Stored data entries
===============

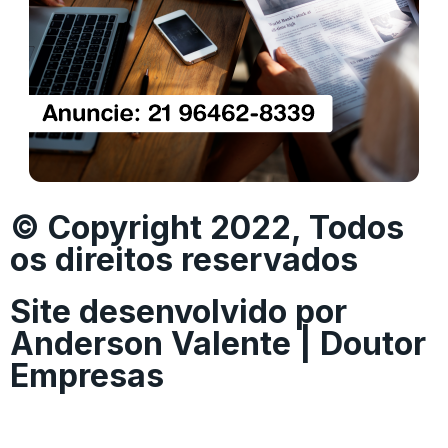
© Copyright 2022, Todos
os direitos reservados
Site desenvolvido por
Anderson Valente | Doutor
Empresas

===============

__TASK ITEM__
What you print must match the entries exactly, except that no pictures appear.

__RESPONSE BELOW__
© Copyright 2022, Todos
os direitos reservados
Site desenvolvido por
Anderson Valente | Doutor
Empresas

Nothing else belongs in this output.